6.9.1 Delegation of Access Rights Requests


Beyond the ability to delegate the authorization for performing a right of access request e.g. to a
data custodian, the delegation of a right of access request may also include iteration over the
full set of data controllers and data processors involved in a data processing activity [75]. In
such cases, the delegation of the right of access is not only transferred to a dedicated single
entity, but instead is merely passed along with the request itself to all sub-processors involved.
More precisely, once the data subject demands an information according to the right of access,
the data controller or data processor in charge contacts all of its sub-processors involved in this
particular processing, and forwards the right of access request to each one of them. Those
again contact their sub-processors and so forth, until the whole tree of data processors (and
joint controllers) involved has been contacted. Each such delegated request is then answered
with all information received from the sub-processors plus the information concerning the
organization that was requested to provide data. Hence, a single request placed by the
demanding individual is answered once, with a full set of information recursively collected from
the whole set of sub-processors involved.

Figure 4: Recursive Right of Access Delegation

For the data subject, the advantage of such an infrastructure is that a single right of access
request suffices to get a full view on the whole data processing activity, across all sub-processor
borders. For data processors, the advantage of such data request infrastructure is its
compositionality: details on the exact network of sub-processors, suppliers, service providers
etc. can be easily hidden or masked in the single response sent back to the requesting
predecessor in the processing tree. This way, the exact identity of an organization’s business
partners may be hidden from the previous processors, if considered a business secret.
Nevertheless, the data collected for the original right of access request still is complete and
sufficient for the data subject’s needs.

The obvious drawback of this approach is again its implementation efforts and complexity: the
delegated right of access services must be implemented and operated.
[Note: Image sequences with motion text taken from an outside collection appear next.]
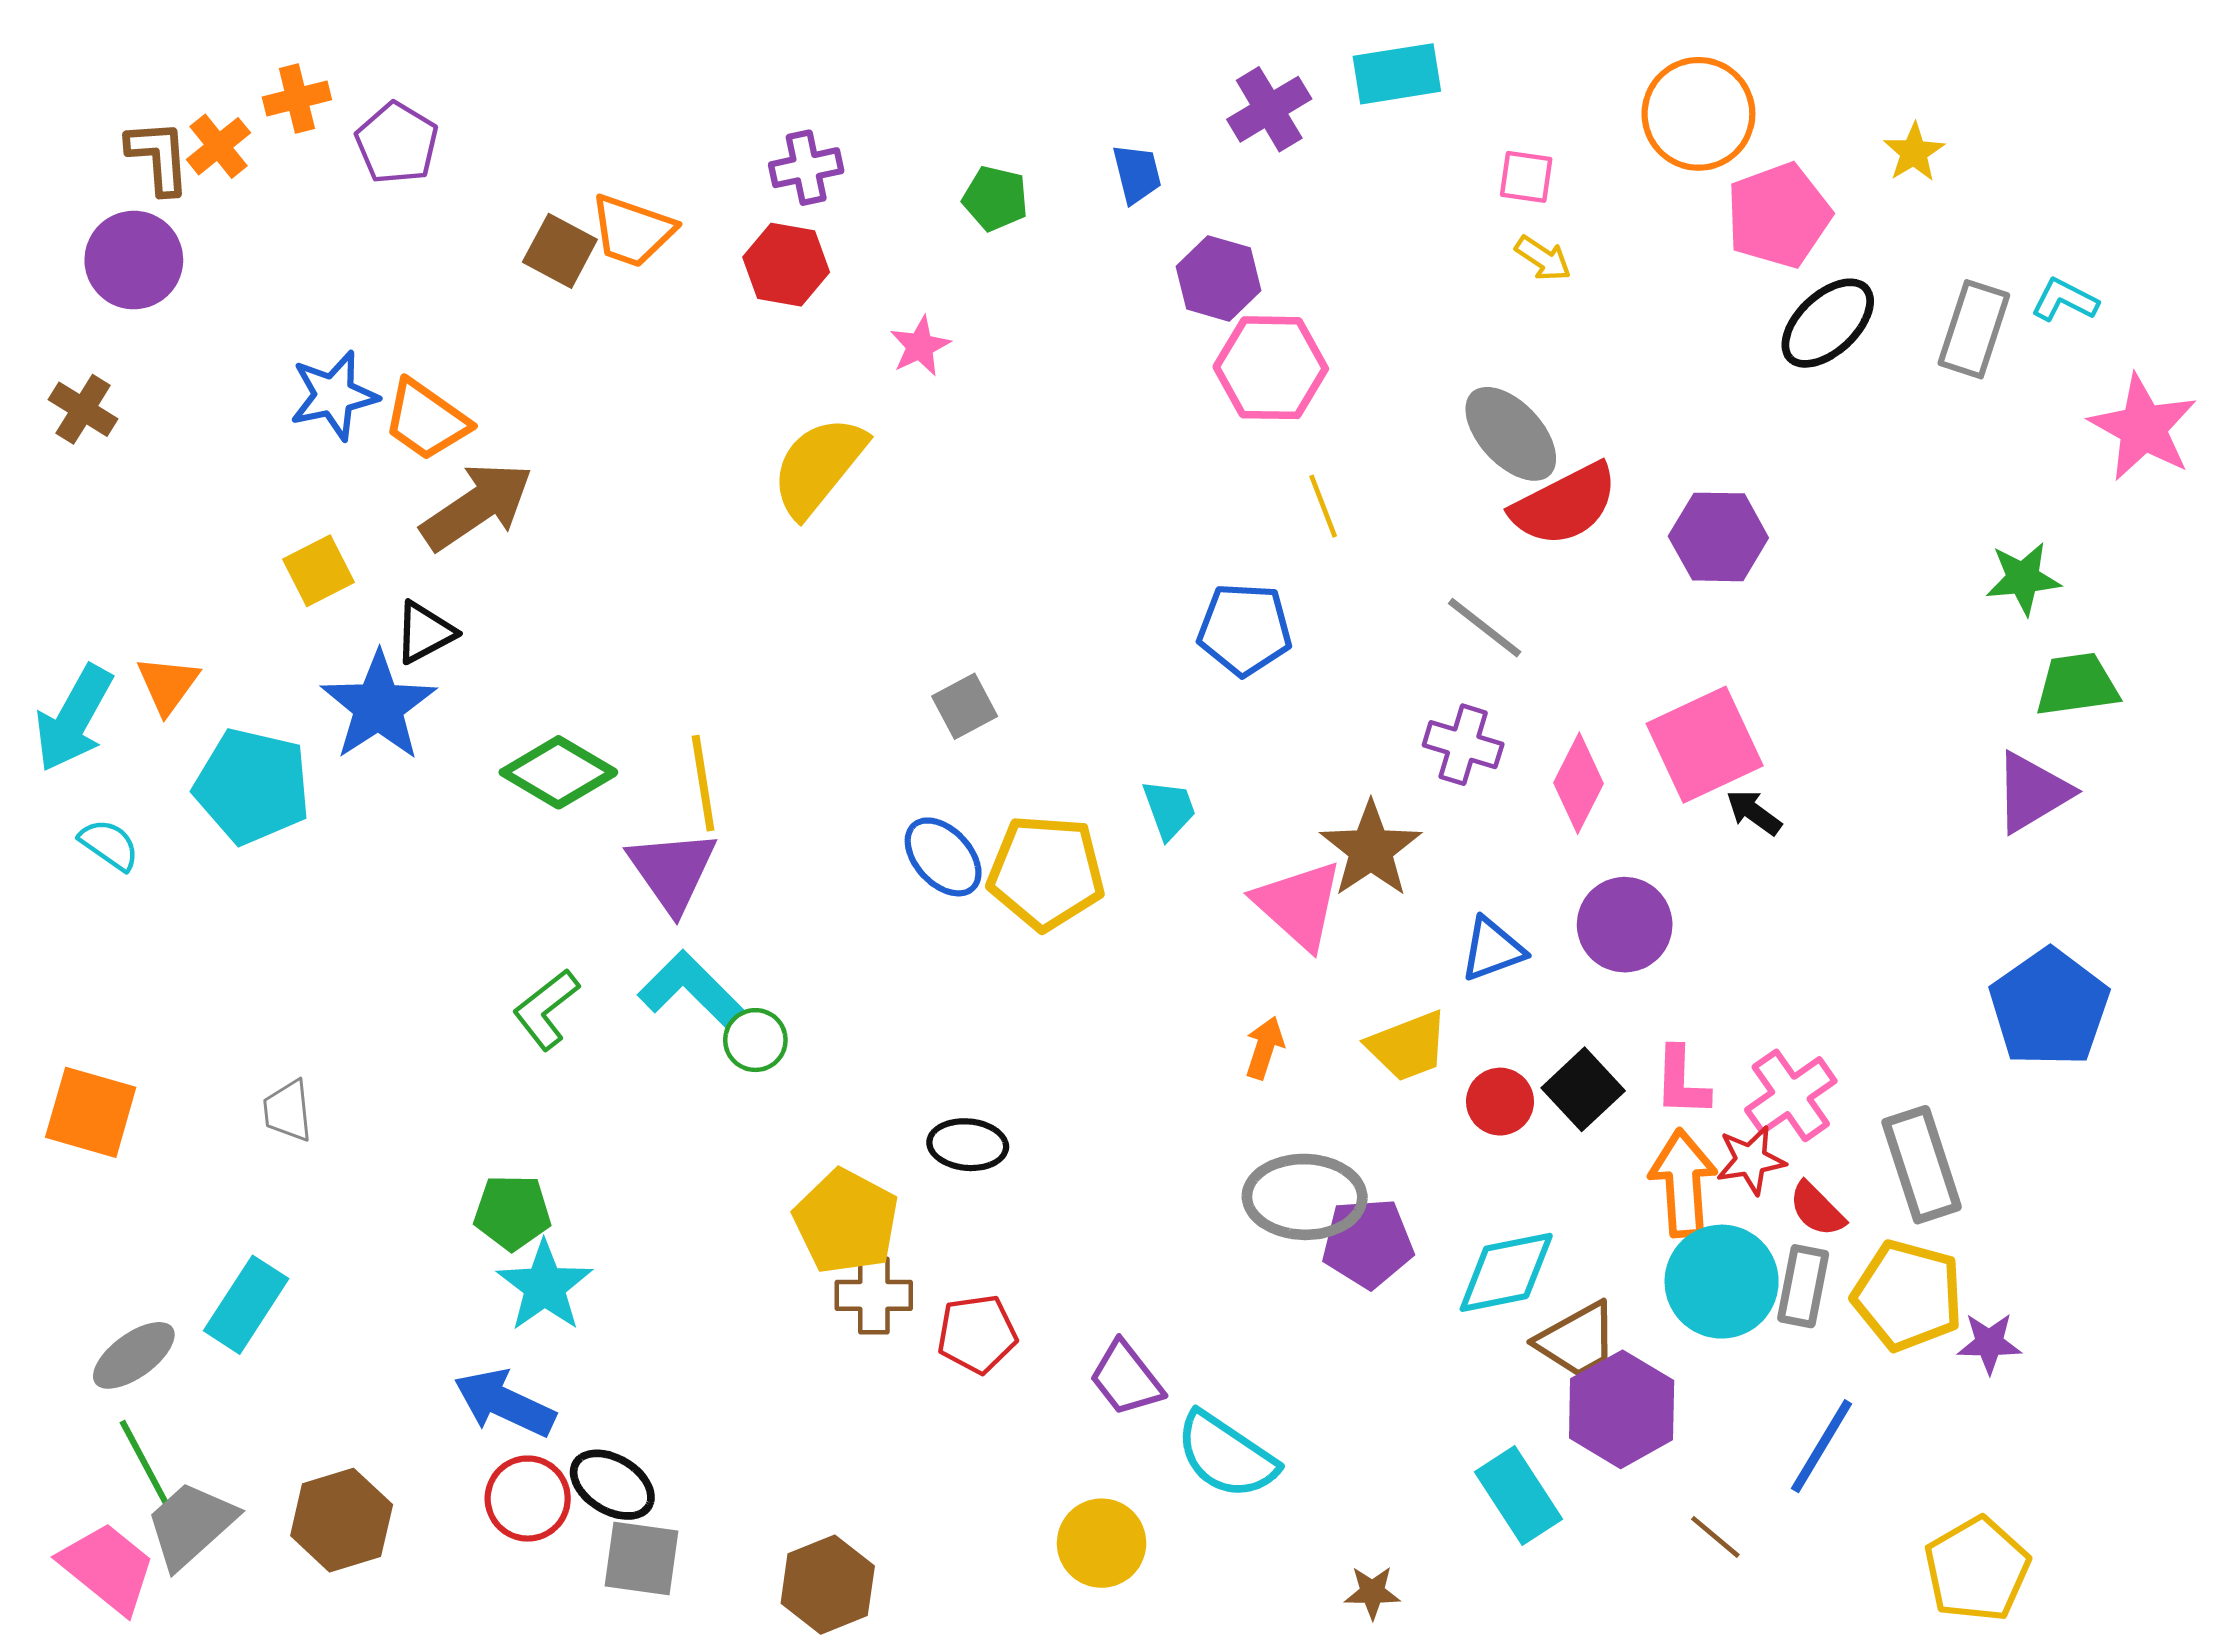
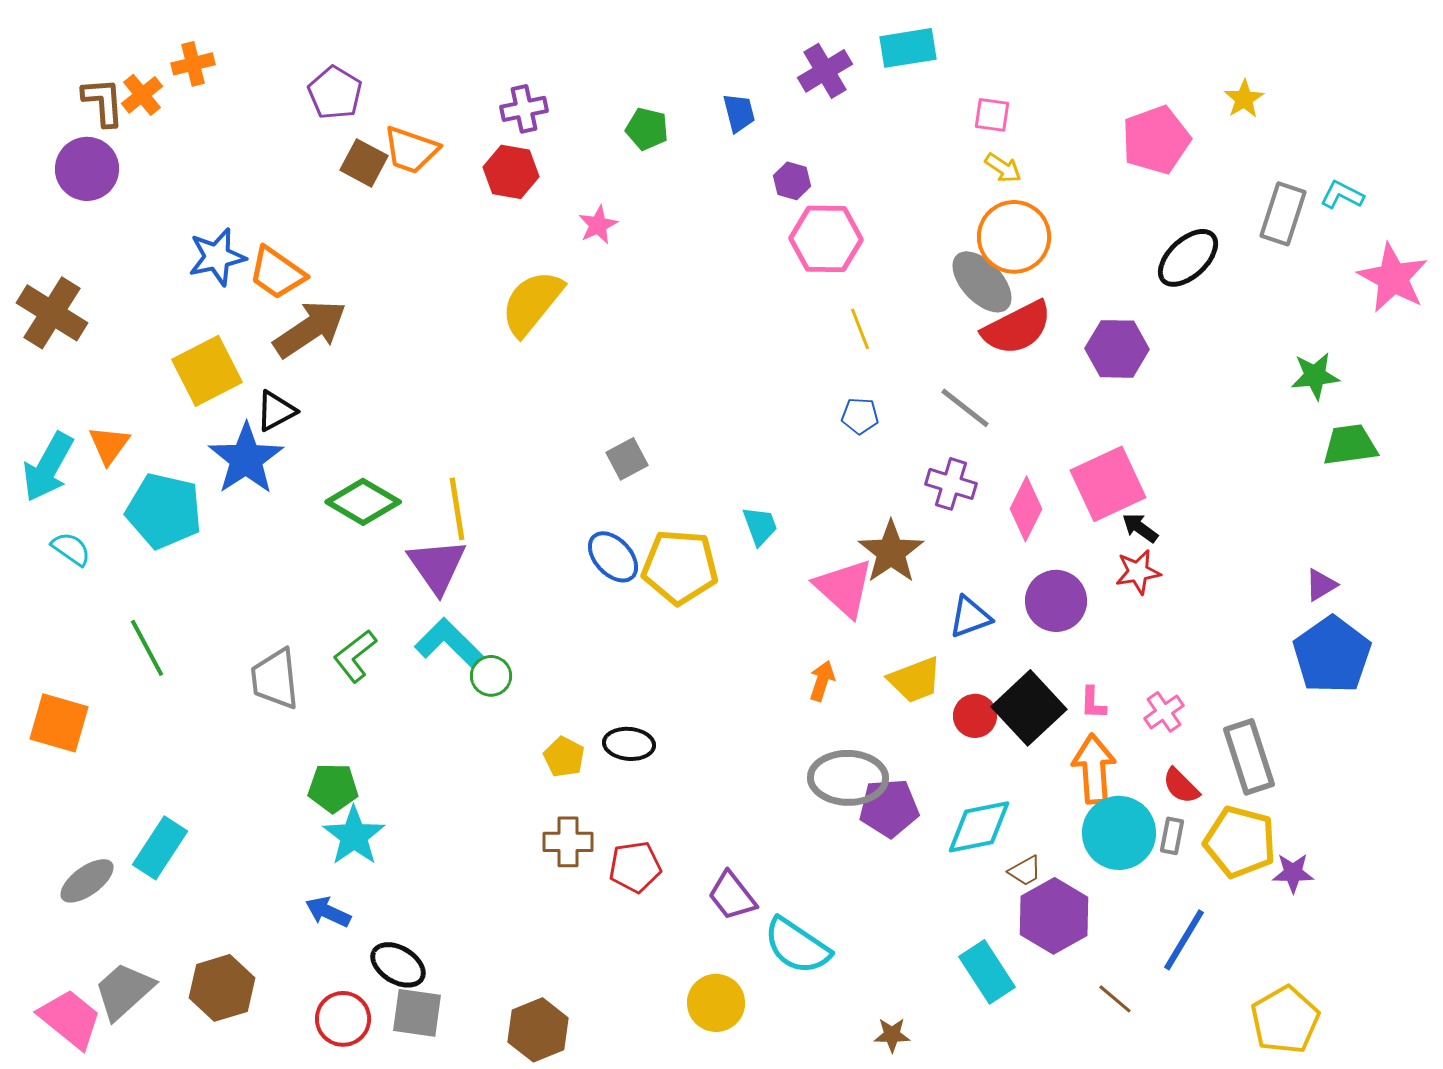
orange circle: (1698, 114) -> (1014, 237), moved
purple pentagon: (397, 143) -> (335, 93), moved
purple hexagon: (1218, 278) -> (792, 181), size x0.7
black ellipse: (1828, 323) -> (1188, 258), moved
brown cross: (83, 409) -> (52, 313), moved, size x1.6
yellow square: (318, 571) -> (207, 371), size x1.5
blue pentagon: (1245, 629) -> (860, 416), moved, size x0.6
purple triangle: (2032, 792) -> (1321, 585), moved, size x0.6
pink L-shape: (1682, 1082) -> (1093, 703), size x0.7
black square: (1583, 1089) -> (1029, 708), size x1.4
pink cross: (1791, 1095) -> (1164, 712), size x0.7
gray trapezoid: (288, 1111) -> (275, 679), moved, size x1.5
red star: (1751, 1160) -> (1138, 572), moved
yellow pentagon: (846, 1222) -> (564, 757), moved, size x0.6
gray rectangle: (1803, 1286) -> (1172, 836), size x0.7
brown trapezoid: (1577, 1340) -> (1025, 871), size x0.6
blue arrow: (505, 1403) -> (328, 912), size x0.7
green line: (145, 1463) -> (147, 648), moved
red circle: (528, 1499) -> (343, 1019), moved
Any requests related to
the recursive nature may require more computational resources and longer execution times
than a normal right of access response.

32
DATA PROTECTION ENGINEERING
January 2022

Figure 5: Iterative Right of Access Delegation

Alternatively, a data custodian organization can itself also provide the service of data collection
to its data subjects. Unlike the recursive approach, in this case, the task of individually
identifying and demanding right of access responses from all sub-processors in the processing
network is performed iteratively by the data custodian, on behalf and by request of the data
subject. Once the collection is completed, the resulting aggregated right of access response is
then returned back to the demanding data subject. In this case, the advantage of getting a full
picture on the processing at the data subject remains evident, whereas the data controllers and
processors loose some control over what exactly is contained in such an aggregated right of
access request.

6.10 EXERCISING RIGHT TO ERASURE, RIGHT TO RECTIFICATION


Similar to the right of access, the other data subjects’ rights to erasure, rectification, blocking,
restriction of processing, etc. can also be implemented in an equivalent way as dedicated
services. Here, the infrastructure for the right of access services turns out to be very helpful, as
it allows to easily identify all the data stores affected by the particular request. Also, a
notification that a demand for the right to erasure or rectification was triggered can be sent to
the data processors (or data controllers) responsible for this data.

33
DATA PROTECTION ENGINEERING
January 2022

7. CONCLUSIONS

Data protection principles, as set out in Article 5 of the GDPR and elaborated in terms of
measures and safeguards in Article 25, are the goals that should be achieved when considering
the design, implementation and deployment of a processing operation. From the technical side,
the challenge is to translate these principles into tangible requirements and specifications by
requirements by selecting, implementing and configuring appropriate technical and
organizational measures and techniques over the complete lifecycle of the envisaged data
processing. Engineering Data Protection into practise is not that straightforward though;
depending on the level of risk, the context of the processing operation, the purposes of
processing, the types, scope and volumes of personal data, the means and scale for
processing, the state of the art, the cost, the translation into actionable requirements calls for a
multidisciplinary approach. In addition, the evolving technological landscape and emerging
technologies should also be taken into account as new challenges emerge such as lack of
control and transparency, possible reusability or purpose “creep” with use of data, data
inference and re-identification, profiling and automated decision making. The implementation of
data protection principles in such contexts is challenging as they cannot be implemented in the
traditional, “intuitive” way. Appropriate safeguards, both technical and organizational, must be
integrated into the processing from the very early steps, as dictated by the Data protection by
design obligation, and indeed the design process and related decision making needs to be
underpinned by this obligation also.

This report attempted to provide a short overview of existing (security) technologies and
techniques that can support the fulfilment of data protection principles and discuss possible
strengths and their possible applicability in different processing operations. The remaining of
this section presents the main conclusions to this end, together with specific recommendations
for relevant stakeholders.

7.1 DEFINING THE MOST APPLICABLE TECHNIQUE


As it has been stressed also in past ENISA’s reports, a number of technologies and techniques
already exists but it is not straightforward for data controllers and data processors which one is
applicable and better suited for each processing operation and for each context. More
importantly it is not clear of how each technique should be engineered seamlessly into the
processing operation practise in order to truly unfold their potentials and support achieving data
protection principles.

The research community should continue exploring the deployment of (security)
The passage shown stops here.